A Virginia broadcast images from an “adult” site during its 6 p.m. newscast
By James R. Hood
Monday, March 23, 2015
Consumer Affairs
It’s been eight years since the Federal Communications Commission fined a television station for indecency violations, but today it made up for the haitus with the highest fine ever for a single broadcast.
The commission said it intends to fine WDBJ Television,
Roanoke, Va., $325,000 — the maximum allowed — for broadcasting graphic and sexually explicit material during the station’s evening newscast.
The FCC said it had investigated viewer complaints that WDBJ aired a news report that included graphic sexual images taken from an adult film website in the report.
The commission’s Enforcement Bureau said WDBJ had aired a news story about a former adult film star who had joined a local volunteer rescue squad. The investigation found that station staff
obtained a sexually explicit video clip from an adult film website and broadcast them in the 6 p.m. news report on July 12, 2012.
“Our action here sends a clear signal that there are severe consequences for TV stations that air sexually explicit images when children are likely to be watching,” said Travis LeBlanc, Chief of the FCC’s Enforcement Bureau.
Long overdue
The action was long overdue, in the view of decency advocates.

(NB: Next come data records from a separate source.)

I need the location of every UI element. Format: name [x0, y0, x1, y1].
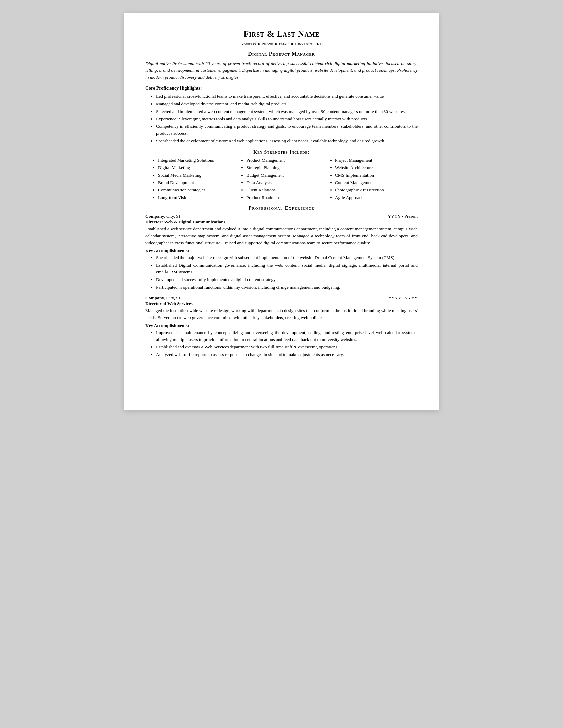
job-dates-1: YYYY - Present — [388, 214, 418, 219]
list-item: Content Management — [335, 179, 414, 186]
list-item: Budget Management — [246, 172, 326, 179]
list-item: Communication Strategies — [158, 186, 237, 194]
job-company-2: Company, City, ST — [145, 296, 181, 301]
job-header-2: Company, City, ST YYYY - YYYY — [145, 296, 418, 301]
list-item: Led professional cross-functional teams … — [156, 93, 418, 100]
job-block-1: Company, City, ST YYYY - Present Directo… — [145, 214, 418, 291]
strengths-col-3: Project Management Website Architecture … — [326, 157, 414, 201]
list-item: Established Digital Communication govern… — [156, 262, 418, 276]
strengths-rule-top — [145, 148, 418, 148]
list-item: Photographic Art Direction — [335, 186, 414, 194]
list-item: Agile Approach — [335, 194, 414, 201]
list-item: Spearheaded the major website redesign w… — [156, 254, 418, 261]
list-item: Spearheaded the development of customize… — [156, 138, 418, 145]
header-contact: Address ● Phone ● Email ● LinkedIn URL — [145, 41, 418, 47]
summary-text: Digital-native Professional with 20 year… — [145, 61, 418, 80]
job-title-2: Director of Web Services — [145, 301, 418, 306]
job-bullets-2: Improved site maintenance by conceptuali… — [145, 329, 418, 358]
title-text: Digital Product Manager — [248, 51, 315, 57]
key-acc-label-1: Key Accomplishments: — [145, 248, 418, 253]
list-item: Experience in leveraging metrics tools a… — [156, 116, 418, 123]
list-item: Website Architecture — [335, 164, 414, 171]
summary-paragraph: Digital-native Professional with 20 year… — [145, 60, 418, 81]
list-item: Selected and implemented a web content m… — [156, 108, 418, 115]
key-acc-label-2: Key Accomplishments: — [145, 323, 418, 328]
list-item: Long-term Vision — [158, 194, 237, 201]
professional-experience-section: Professional Experience Company, City, S… — [145, 204, 418, 358]
job-title-header: Digital Product Manager — [145, 51, 418, 57]
list-item: Improved site maintenance by conceptuali… — [156, 329, 418, 343]
job-company-1: Company, City, ST — [145, 214, 181, 219]
job-block-2: Company, City, ST YYYY - YYYY Director o… — [145, 296, 418, 358]
list-item: Product Roadmap — [246, 194, 326, 201]
job-desc-2: Managed the institution-wide website red… — [145, 307, 418, 321]
job-header-1: Company, City, ST YYYY - Present — [145, 214, 418, 219]
core-label-text: Core Proficiency Highlights: — [145, 86, 202, 91]
contact-text: Address ● Phone ● Email ● LinkedIn URL — [240, 41, 323, 46]
header-rule-top — [145, 40, 418, 40]
list-item: Product Management — [246, 157, 326, 164]
list-item: Integrated Marketing Solutions — [158, 157, 237, 164]
header-rule-bottom — [145, 48, 418, 48]
job-bullets-1: Spearheaded the major website redesign w… — [145, 254, 418, 291]
prof-exp-label: Professional Experience — [145, 205, 418, 211]
list-item: Data Analysis — [246, 179, 326, 186]
core-bullets-list: Led professional cross-functional teams … — [145, 93, 418, 145]
list-item: Analyzed web traffic reports to assess r… — [156, 351, 418, 358]
list-item: Brand Development — [158, 179, 237, 186]
strengths-grid: Integrated Marketing Solutions Digital M… — [145, 157, 418, 201]
core-section-label: Core Proficiency Highlights: — [145, 86, 418, 91]
prof-exp-label-text: Professional Experience — [249, 205, 315, 211]
list-item: Managed and developed diverse content- a… — [156, 101, 418, 108]
list-item: Developed and successfully implemented a… — [156, 276, 418, 283]
list-item: Digital Marketing — [158, 164, 237, 171]
list-item: CMS Implementation — [335, 172, 414, 179]
strengths-col-2: Product Management Strategic Planning Bu… — [237, 157, 326, 201]
list-item: Strategic Planning — [246, 164, 326, 171]
prof-exp-rule — [145, 204, 418, 204]
key-strengths-label: Key Strengths Include: — [145, 150, 418, 155]
list-item: Client Relations — [246, 186, 326, 194]
job-dates-2: YYYY - YYYY — [389, 296, 418, 301]
strengths-label-text: Key Strengths Include: — [253, 150, 309, 155]
job-title-1: Director: Web & Digital Communications — [145, 219, 418, 225]
list-item: Participated in operational functions wi… — [156, 284, 418, 291]
name-text: First & Last Name — [243, 29, 319, 39]
list-item: Competency in efficiently communicating … — [156, 123, 418, 137]
header-name: First & Last Name — [145, 29, 418, 39]
list-item: Project Management — [335, 157, 414, 164]
resume-page: First & Last Name Address ● Phone ● Emai… — [124, 13, 439, 410]
strengths-col-1: Integrated Marketing Solutions Digital M… — [149, 157, 237, 201]
job-desc-1: Established a web service department and… — [145, 226, 418, 247]
list-item: Social Media Marketing — [158, 172, 237, 179]
list-item: Established and oversaw a Web Services d… — [156, 344, 418, 351]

“The FCC is the guardian of broadcast decency and it must enforce the law. We praise FCC Chairman, Tom Wheeler for initiating this enforcement action and for the message it will send to broadcasters everywhere,” stated Dawn Hawkins, Executive Director of National Center on Sexual Exploitation (NCSE).
It is a violation of federal law to air indecent programming from 6 a.m. to 10 p.m., when there is reasonable risk that children may be in the audience. The FCC has defined broadcast indecency as language or material that, in context, depicts or describes, in terms patently offensive as measured by contemporary community standards for the broadcast medium, sexual or excretory organs or activities.
While this was the first action against a TV station in eight years, the commission has fined two radio stations for broadcasting vulgar language in recent years.
Hawkins said both broadcasters and the commission have “ignored the law for years.”
“Indecency on TV sexualizes our children and prepares them to become participants in the pornified world that awaits them,” she said.